- Promotional art for the Nintendo Switch remaster of Kowloon High-School Chronicle.
- Developers: Shout! Design Works; Toybox Inc. (remaster);
- Publishers: JP: Atlus (PS2); WW: Arc System Works; EU: PQube (Switch, PS4);
- Director: Shuuhou Imai
- Composer: Takashi Nitta
- Series: Related to Tokyo Majin Gakuen Denki
- Platforms: PlayStation 2; Nintendo Switch; PlayStation 4; Windows;
- Release: PlayStation 2JP: September 16, 2004; re:chargeJP: September 28, 2006; Nintendo SwitchJP: June 4, 2020; NA: February 4, 2021; PAL: May 21, 2021; PlayStation 4JP/PAL: March 18, 2022; NA: March 26, 2022; WindowsWW: November 10, 2022;
- Genres: Action role-playing, visual novel
- Mode: Single-player

= Kowloon High-School Chronicle =

2004 video game

 is a 2004 action role-playing video game developed by Shout! Design Works and published by Atlus for the PlayStation 2. Genre-wise it is a dungeon crawler action role-playing and visual novel hybrid. A remaster licensed by Sega was released by Arc System Works for the Nintendo Switch in 2020, followed by ports for the PlayStation 4 and Windows in 2022.

Modeled after films such as Indiana Jones and The Mummy, the game revolves around exploring an Ancient Egyptian ruin in search of treasure. The Egyptian aspects are contrasted with Japanese elements, such as myths from the Nihon Shoki. The protagonist also attends modern-day Japanese high school, gradually building relationships with his classmates.
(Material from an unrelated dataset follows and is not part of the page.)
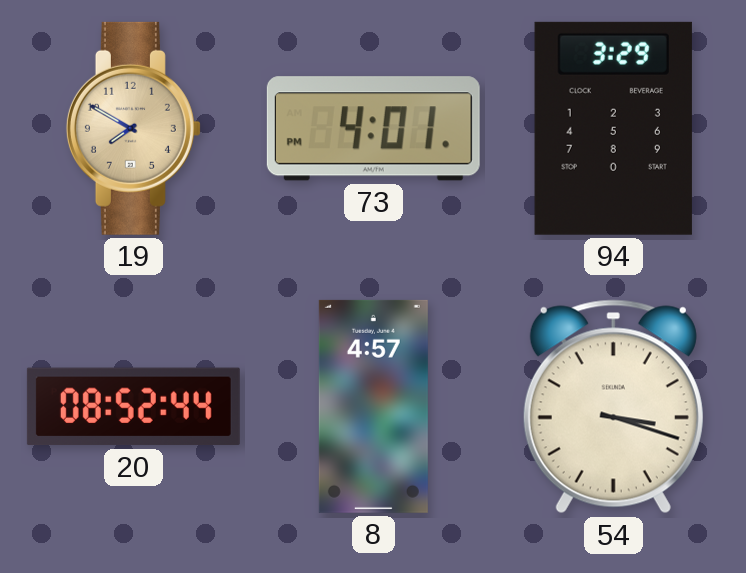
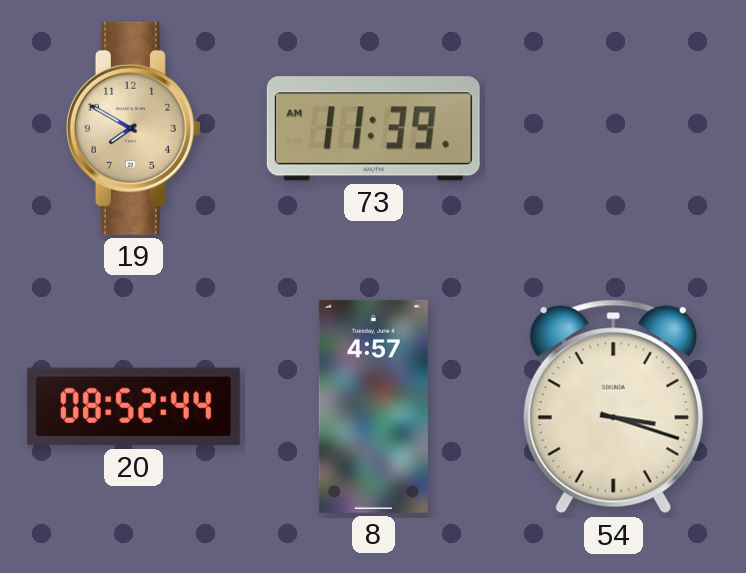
73: 4:01 -> 11:39
94: 3:29 -> none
Being a role-playing game with social elements, and revolving around high school students fighting folkloric monsters, the game has been compared to modern entries in the Persona series – although Kowloon precedes said entries.

Series director Shuuhou Imai has a long history of making games in the category he calls gakuen juvenile denki (學園ジュヴナイル伝奇), starting with the Tokyo Majin Gakuen Denki series. Though Kowloon is inextricably linked to the series and even takes place in the same fictional universe, it is only the second related video game to be released in English, after Tokyo Twilight Ghost Hunters. Kowloon, along with other games under the gakuen juvenile denki moniker, is considered a cult classic in Japan, but has garnered comparatively little attention in the West.

== Plot ==
The player assumes the role of a young treasure hunter who has learned of the existence of an ancient, treasure-filled ruin underneath Kamiyoshi Academy in Shinjuku, Tokyo. Entering the school as a faux transfer student, his true goal is to explore these ruins and unearth the treasures (and OOPArts) they hold. This is not an uncomplicated task, however: the ruins reveal themselves to be an upside-down Ancient Egyptian pyramid, guarded by traps and age-old monsters of Japanese myth – and the school's student council, being more than it seems at first glance, is equally determined to get in the way.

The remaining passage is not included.